## WHAT IS EXPECTED
Would you reproduce the data below exactly, please, leaving out its images?

## Page images and extracted text
# # # # #

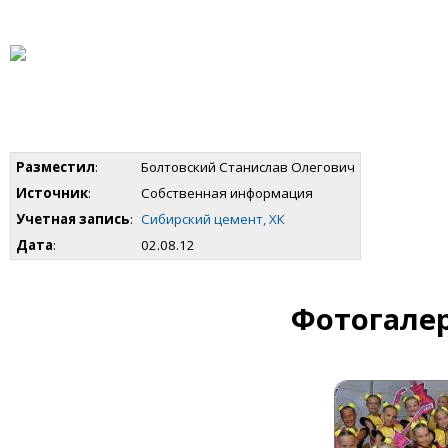
Разместил
:
Болтовский Станислав Олегович
Источник
:
Собственная информация
Учетная запись
:
Сибирский цемент, ХК
Дата
:
02.08.12
Фотогалер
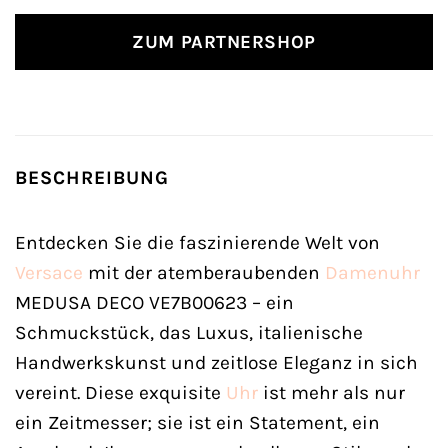
ZUM PARTNERSHOP
BESCHREIBUNG
Entdecken Sie die faszinierende Welt von
Versace
mit der atemberaubenden
Damenuhr
MEDUSA DECO VE7B00623 – ein
Schmuckstück, das Luxus, italienische
Handwerkskunst und zeitlose Eleganz in sich
vereint. Diese exquisite
Uhr
ist mehr als nur
ein Zeitmesser; sie ist ein Statement, ein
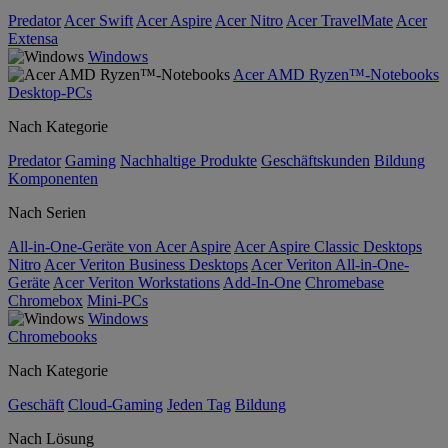
Predator
Acer Swift
Acer Aspire
Acer Nitro
Acer TravelMate
Acer
Extensa
Windows
Acer AMD Ryzen™-Notebooks
Desktop-PCs
Nach Kategorie
Predator
Gaming
Nachhaltige Produkte
Geschäftskunden
Bildung
Komponenten
Nach Serien
All-in-One-Geräte von Acer Aspire
Acer Aspire Classic Desktops
Nitro
Acer Veriton Business Desktops
Acer Veriton All-in-One-
Geräte
Acer Veriton Workstations
Add-In-One
Chromebase
Chromebox
Mini-PCs
Windows
Chromebooks
Nach Kategorie
Geschäft
Cloud-Gaming
Jeden Tag
Bildung
Nach Lösung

# # # # #

## RESPONSE TO THE EXERCISE
Разместил
:
Болтовский Станислав Олегович
Источник
:
Собственная информация
Учетная запись
:
Сибирский цемент, ХК
Дата
:
02.08.12
Фотогалер
ZUM PARTNERSHOP
BESCHREIBUNG
Entdecken Sie die faszinierende Welt von
Versace
mit der atemberaubenden
Damenuhr
MEDUSA DECO VE7B00623 – ein
Schmuckstück, das Luxus, italienische
Handwerkskunst und zeitlose Eleganz in sich
vereint. Diese exquisite
Uhr
ist mehr als nur
ein Zeitmesser; sie ist ein Statement, ein
Predator
Acer Swift
Acer Aspire
Acer Nitro
Acer TravelMate
Acer
Extensa
Windows
Acer AMD Ryzen™-Notebooks
Desktop-PCs
Nach Kategorie
Predator
Gaming
Nachhaltige Produkte
Geschäftskunden
Bildung
Komponenten
Nach Serien
All-in-One-Geräte von Acer Aspire
Acer Aspire Classic Desktops
Nitro
Acer Veriton Business Desktops
Acer Veriton All-in-One-
Geräte
Acer Veriton Workstations
Add-In-One
Chromebase
Chromebox
Mini-PCs
Windows
Chromebooks
Nach Kategorie
Geschäft
Cloud-Gaming
Jeden Tag
Bildung
Nach Lösung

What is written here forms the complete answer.